Are pseudogenes really pseudogenes?

There are many junk DNA skeptics who claim that most of our genome is functional. Some of them have even questioned whether pseudogenes are mostly junk. The latest challenge comes from a recent review in Nature Reviews: Genetics where the authors try to place the burden of proof on those who say that pseudogenes are broken, nonfunctional, genes (Cheetam et al., 2019).

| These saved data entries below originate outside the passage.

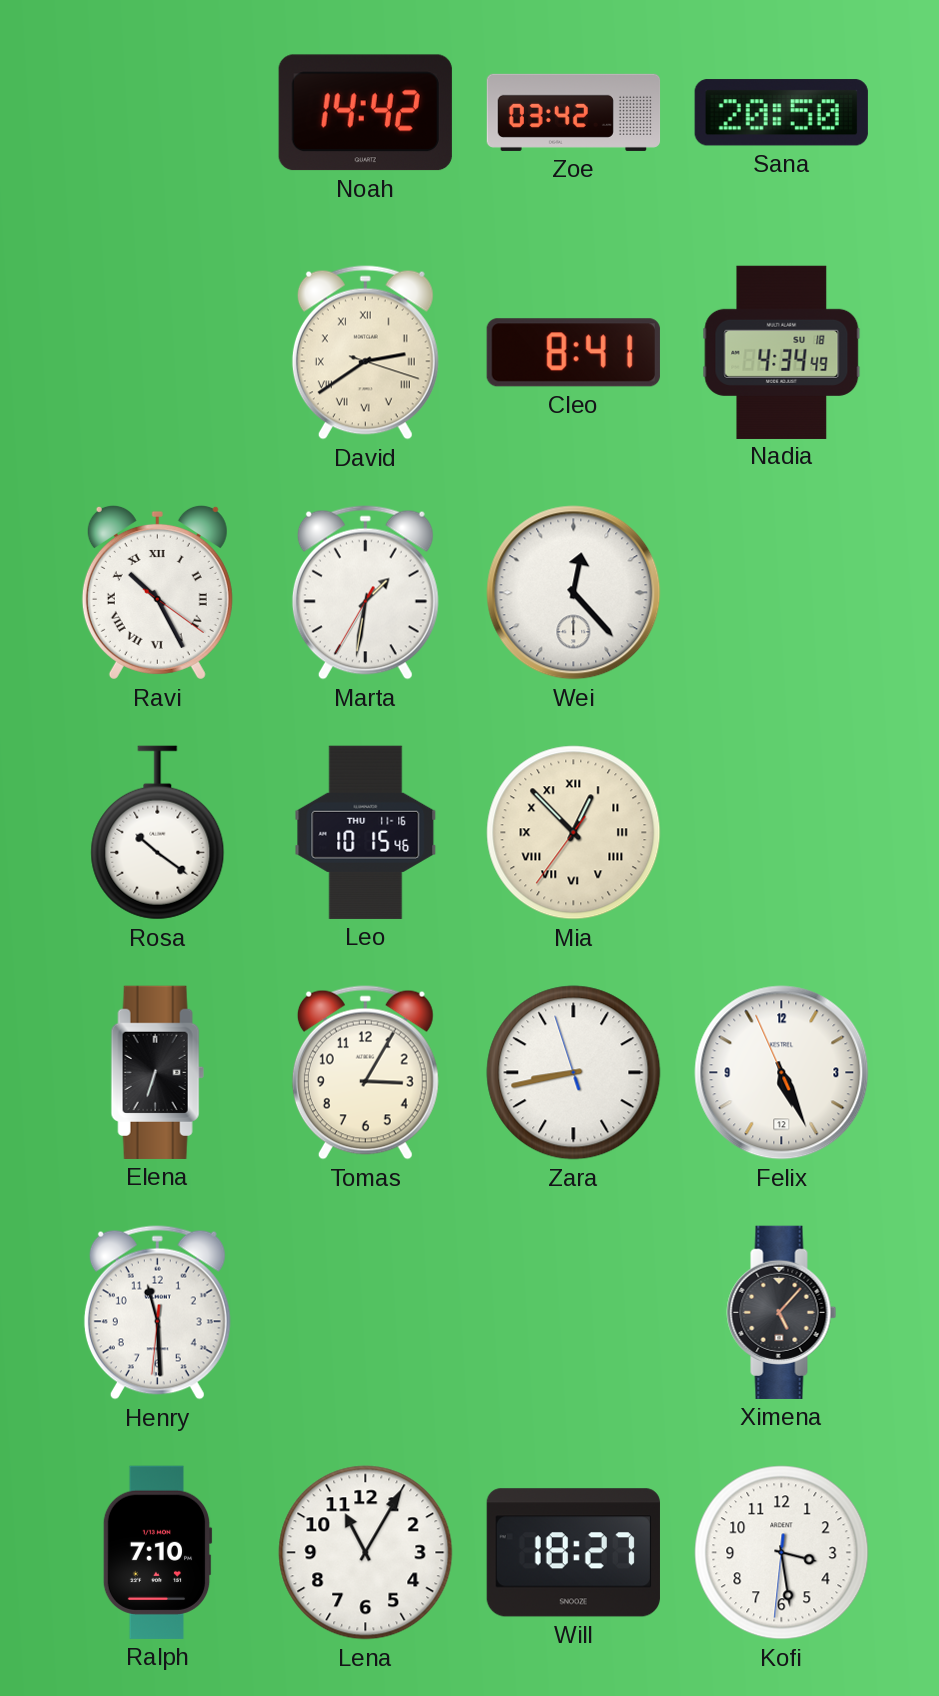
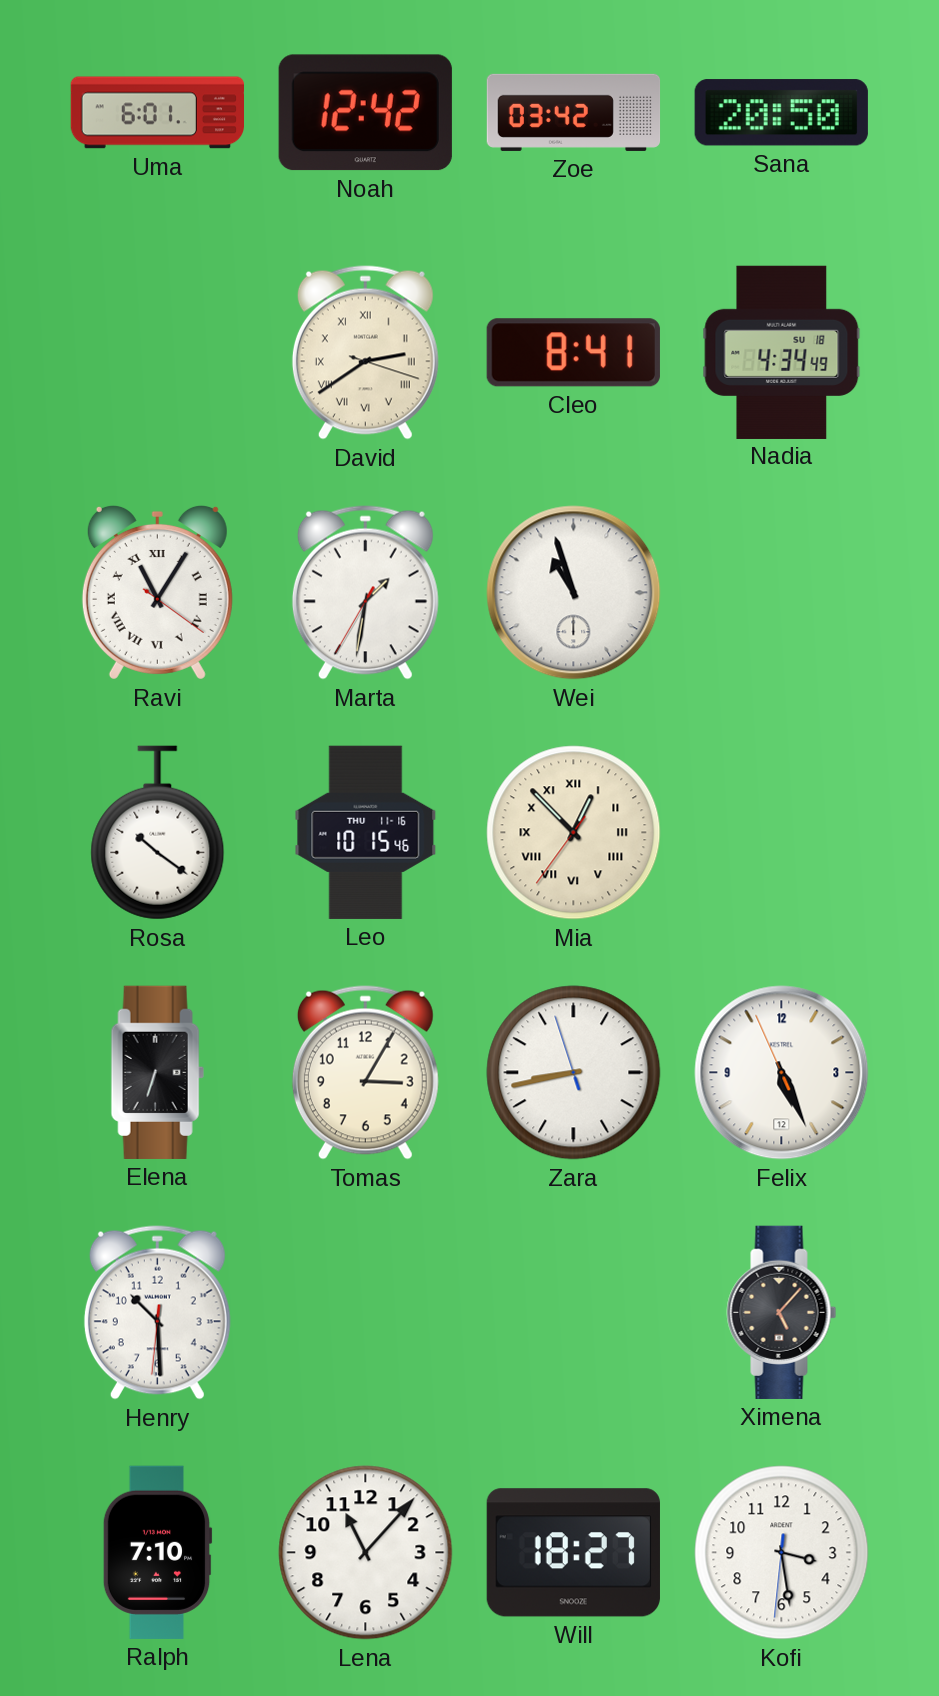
Uma: none -> 6:01
Noah: 14:42 -> 12:42
Ravi: 10:25 -> 11:05
Wei: 12:23 -> 10:57
Henry: 11:29 -> 10:29
Lena: 11:05 -> 11:07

The authors of the review try to make the case that we should not label a DNA sequence as a pseudogene until we can prove that it is truly nonfunctional junk.

I'm about to refute this ridiculous stance but first we need a little background.

What is a pseudogene?

The traditional definition of a pseudogene is a DNA sequence that resembles a known gene except that it carries mutations making it nonfunctional [Different kinds of pseudogenes - are they really pseudogenes?]. There are four types of pseudogenes but the two main classes are processed pseudogenes that arise from cDNA copies of functional RNA and duplicated pseudogenes that arise from a gene duplication event followed by inactivation of one of the copies (see figure below)

The formation of a pseudogene from a duplication event is part of the well-studied birth & death evolution of genes where death by inactivation or deletion is the most common fate [On the evolution of duplicated genes: subfunctionalization vs neofunctionalization] [Birth and death of genes in a hybrid frog genome].

The idea that most duplicated genes will become pseudogenes is consistent with a ton of data and fits well with our understanding of mutation rates and genome evolution. This is an important point. We don't arbitrarily assign the word "pseudogene" to any old DNA sequence. The designation is based on the fact that the duplicated region is no longer transcribed, or it is no longer correctly spliced, or that it carries mutations rendering the product nonfunctional. (In the case of protein-coding genes it could be that the reading frame is disrupted.) It's also important to understand that the frequency these inactivating mutations and the rate of fixation of the resulting allele is perfectly consistent with everything we know about molecular evolution.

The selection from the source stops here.